Alerting

info

Spider supports only alerting by sending email for now.

This should be quite enough most of the time since Spider being down is not preventing you from running your system. You should not want Spider to wak you in the middle of the night when it is having issues.

However, Spider having been battle tested for years, alerts are worth checking, as they may underpin an issue in the system under observation.

Architecture

Microservice

Alerting in Spider is managed by alert microservice.

Dependencies

Hard

Alert service depends on:

Mailsender service to send... mails

caution

If MailSender service is not running or badly configured... you won't receive any alert.

Lose

Depending on the probes, Alert service may call:

Monitor-Read service to get monitoring information
Whisps-Status service to get whisperers running information
Stats-Collector service to get licence stats
Elasticsearch and Redis stores to check their availability

How does alerting work?

Algorithm

For all probes defined in configuration, the service launches an asynchronous worker that will run the probe and send mails depending on the probe result and lifecycle.
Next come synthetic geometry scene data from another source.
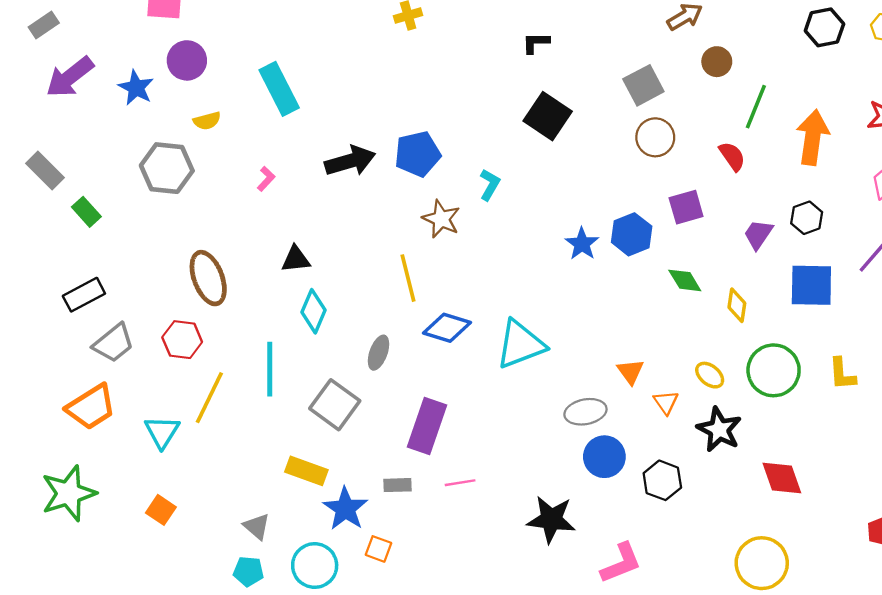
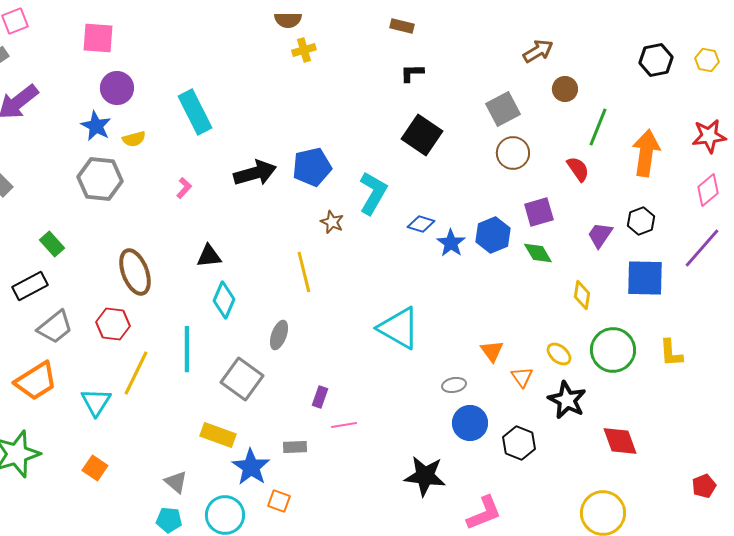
blue star: (136, 88) -> (96, 126), moved
cyan L-shape: (490, 185) -> (373, 193), size x1.6
green rectangle: (86, 212) -> (52, 244), moved
brown star: (441, 219) -> (332, 222), size x0.7
green diamond: (685, 280) -> (538, 253), moved
blue diamond: (447, 328) -> (421, 224), moved, size x0.7
cyan triangle: (520, 344) -> (399, 328), turned 51
gray ellipse: (585, 412) -> (454, 385), size x0.7
purple rectangle: (427, 426) -> (320, 397), size x0.5
pink line: (460, 483) -> (344, 425), moved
Currently, as soon as as probe gets active (failure), a mail is sent.
Another mail is sent every hour if the probe stays active.
A 'clearing' mail is sent when the probe gets inactive when the situaton is solved.

Delays

Two delays are defined by default for each probe

  "delayWhenInactive": "PT5M",
  "delayWhenActive": "PT1M"

delayWhenInactive - sets the frequency of running the probe when the probe state is inactive
delayWhenInactive - sets the frequency of running the probe when the probe state is active

When the probe is active - ie. it is in error state - it polls more frequently, to check if the system healed.

info

For now, overriding these delay is not possible in setup.yml.
If needed, you'll have to adapt the template in 1_templates\2_config\apps\alert.cfg.json.

Alert mail

Structure

Alert emails contains:

The name, status and date of change of the probe in the subject
Details on the probe state when in active in the body

tip

Alert email bodies are in json
They can be post processed by automated flows, like by using AWS Lambda.

Standard fields

The json body includes various standard fields

    "endpoint": "https://...",
    "name": "tooManyLogs",
    "status": "ACTIVE",
    "since": "2023-04-07T09:39:57.475Z",

Field	Description
endpoint	URL where spider is located. To allow differentiating many installations
name	Name of the probe
status	Status of the probe
since	Date of change of state

Alert metrics

The Alert service exposes a /metrics API in Prometheus format.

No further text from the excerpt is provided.